Sam Payne, a singer/songwriter, from Alpine, UT has a knack for words and music not to mention a ton of talent. When put together it becomes a musical journey worth taking. He has traveled across the U.S. performing his music that focuses in on his love for jazz and folk music. He has released "Railroad Blessing" and with the Sam Payne Project, "Coming Just to Go." In the next couple of weeks, we'll be checking out his CD's, but for now I had the chance to ask him a few questions about all sorts of random. As you are reading, check out his MySpace page where you can get to know his music a little bit better.Interview:
Full given name:
Samuel Leland Payne. The "Leland" is the name of my late grandfather, who came up to central Utah from the Mexican colonies when Pancho Villa rode through. In the thirties, he found his way to California, and photographed cartoons for Walt Disney.
Hometown:
Alpine, Utah. My Dad escaped LA and came there in the early 1970s. People thought he was nuts, since there was no way on Earth a person could make a living in Utah as a folk singer.

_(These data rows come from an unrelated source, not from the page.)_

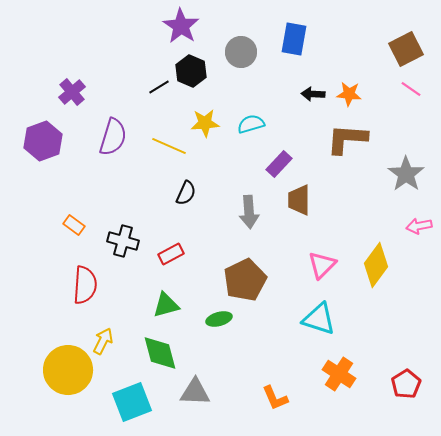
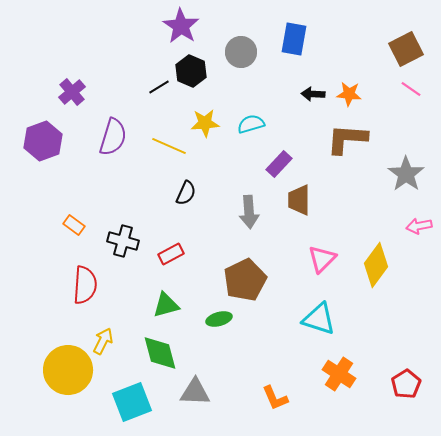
pink triangle: moved 6 px up
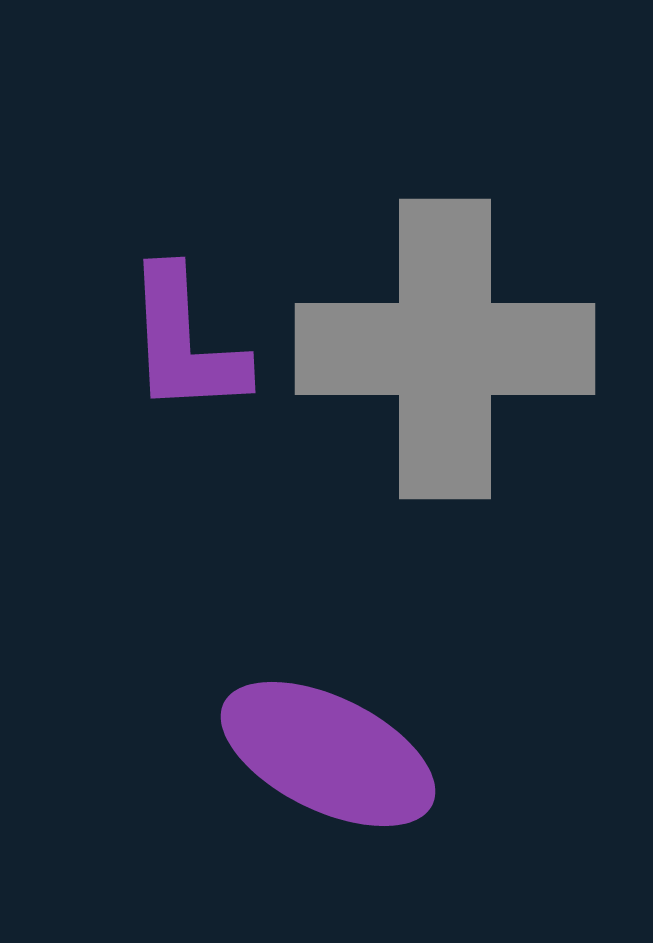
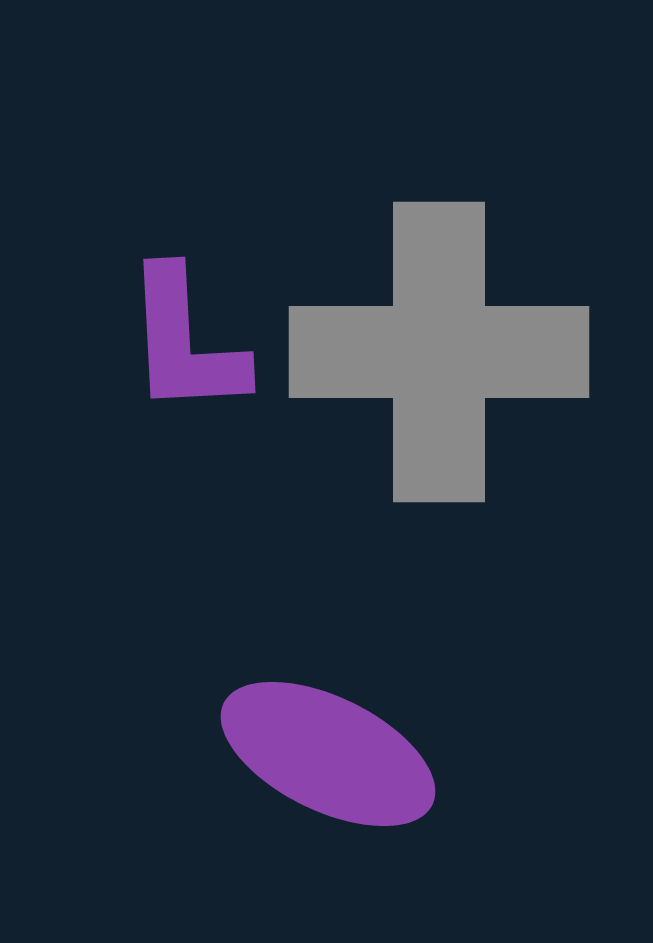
gray cross: moved 6 px left, 3 px down
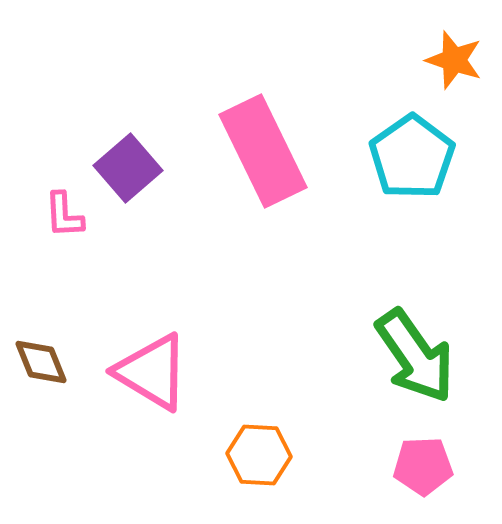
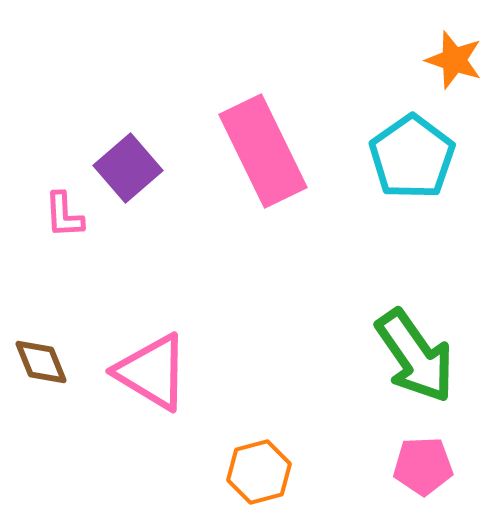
orange hexagon: moved 17 px down; rotated 18 degrees counterclockwise
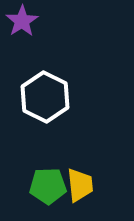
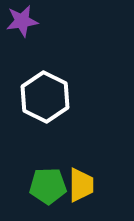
purple star: rotated 24 degrees clockwise
yellow trapezoid: moved 1 px right; rotated 6 degrees clockwise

It cost him the relationship with his in-laws. But he sort of felt like the town musician was the community medicine man. LA was no community, and it was too bonkers to make good medicine. Also, he wanted to raise a family.
MAC or PC?
Mac mackity mac-mac. This is anecdotal for sure, but I broke down and bought a PC once (primarily for my kids). Junk-ola. Maybe I just got a lemon.
Favorite post-show meal:
I've put down a lot of cereal and milk in the wee hours. There's also a 7-eleven between the city and my house that makes a mean hot dog. Tragically, where I live the places for good eats are usually closed by the time the show's wrapped, and Denny's doesn't draw me like it used to.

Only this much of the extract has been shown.